▶ **RECORDS FOR THE EXERCISE**:

- - - - -

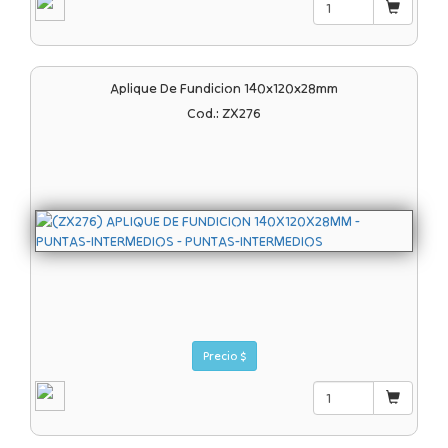
Aplique De Fundicion 140x120x28mm
Cod.: ZX276
Precio $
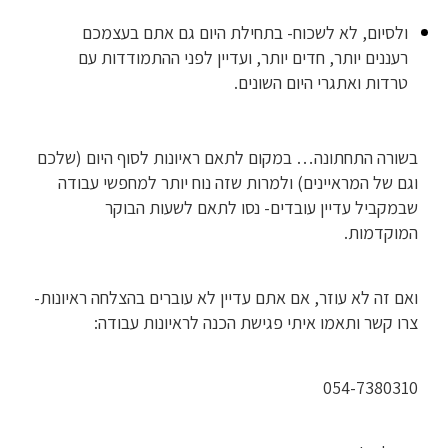
ולסיום, לא לשכוח- בתחילת היום גם אתם בעצמכם
רעננים יותר, חדים יותר, ועדיין לפני ההתמודדות עם
טרדות ואתגרי היום השונים.
בשורה התחתונה… במקום לתאם ראיונות לסוף היום (שלכם
וגם של המראיינים) ולמרות שזה נוח יותר למחפשי עבודה
שבמקביל עדיין עובדים- נסו לתאם לשעות הבוקר
המוקדמות.
ואם זה לא עוזר, אם אתם עדיין לא עוברים בהצלחה ראיונות-
צרו קשר ותאמו איתי פגישת הכנה לראיונות עבודה:
054-7380310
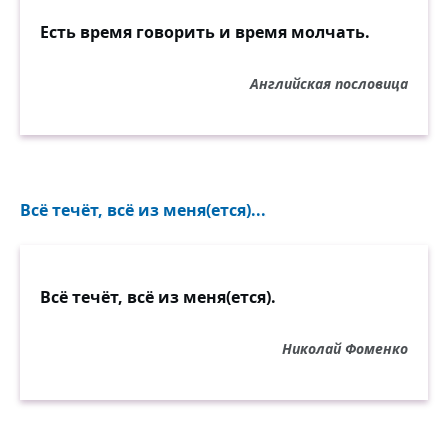
Есть время говорить и время молчать.
Английская пословица
Всё течёт, всё из меня(ется)...
Всё течёт, всё из меня(ется).
Николай Фоменко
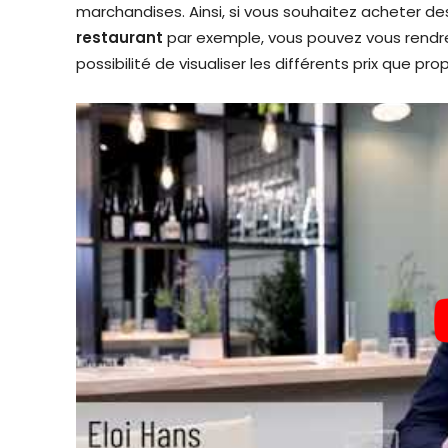
marchandises. Ainsi, si vous souhaitez acheter 
restaurant
par exemple, vous pouvez vous rendre s
possibilité de visualiser les différents prix que pr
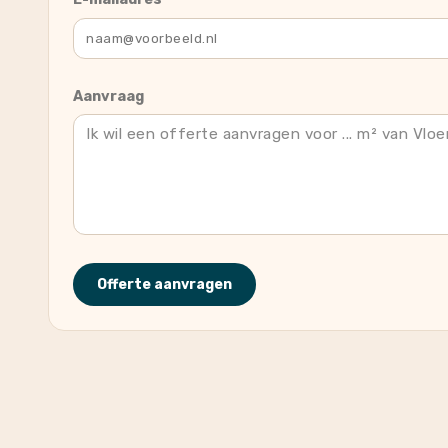
Aanvraag
Offerte aanvragen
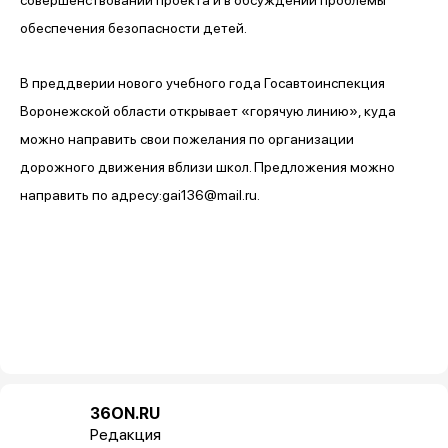
обеспечения безопасности детей.
В преддверии нового учебного года Госавтоинспекция
Воронежской области открывает «горячую линию», куда
можно направить свои пожелания по организации
дорожного движения вблизи школ. Предложения можно
направить по адресу:gai136@mail.ru.
36ON.RU
Редакция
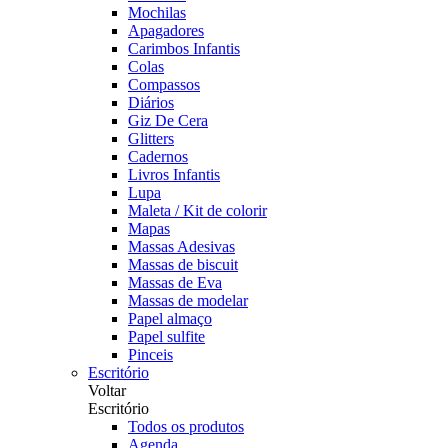
Mochilas
Apagadores
Carimbos Infantis
Colas
Compassos
Diários
Giz De Cera
Glitters
Cadernos
Livros Infantis
Lupa
Maleta / Kit de colorir
Mapas
Massas Adesivas
Massas de biscuit
Massas de Eva
Massas de modelar
Papel almaço
Papel sulfite
Pinceis
Escritório
Voltar
Escritório
Todos os produtos
Agenda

- - - - -

▶ **PROBLEM REQUIREMENTS**: Would you please copy, exactly and only, the lines from the one with "וגם של המראיינים)" through the end of the entries above, skipping every picture?

▶ **FINISHED EXERCISE**:
וגם של המראיינים) ולמרות שזה נוח יותר למחפשי עבודה
שבמקביל עדיין עובדים- נסו לתאם לשעות הבוקר
המוקדמות.
ואם זה לא עוזר, אם אתם עדיין לא עוברים בהצלחה ראיונות-
צרו קשר ותאמו איתי פגישת הכנה לראיונות עבודה:
054-7380310
Есть время говорить и время молчать.
Английская пословица
Всё течёт, всё из меня(ется)...
Всё течёт, всё из меня(ется).
Николай Фоменко
marchandises. Ainsi, si vous souhaitez acheter 
restaurant
par exemple, vous pouvez vous rendre s
possibilité de visualiser les différents prix que pr
Aanvraag
Offerte aanvragen
обеспечения безопасности детей.
В преддверии нового учебного года Госавтоинспекция
Воронежской области открывает «горячую линию», куда
можно направить свои пожелания по организации
дорожного движения вблизи школ. Предложения можно
направить по адресу:gai136@mail.ru.
36ON.RU
Редакция
Mochilas
Apagadores
Carimbos Infantis
Colas
Compassos
Diários
Giz De Cera
Glitters
Cadernos
Livros Infantis
Lupa
Maleta / Kit de colorir
Mapas
Massas Adesivas
Massas de biscuit
Massas de Eva
Massas de modelar
Papel almaço
Papel sulfite
Pinceis
Escritório
Voltar
Escritório
Todos os produtos
Agenda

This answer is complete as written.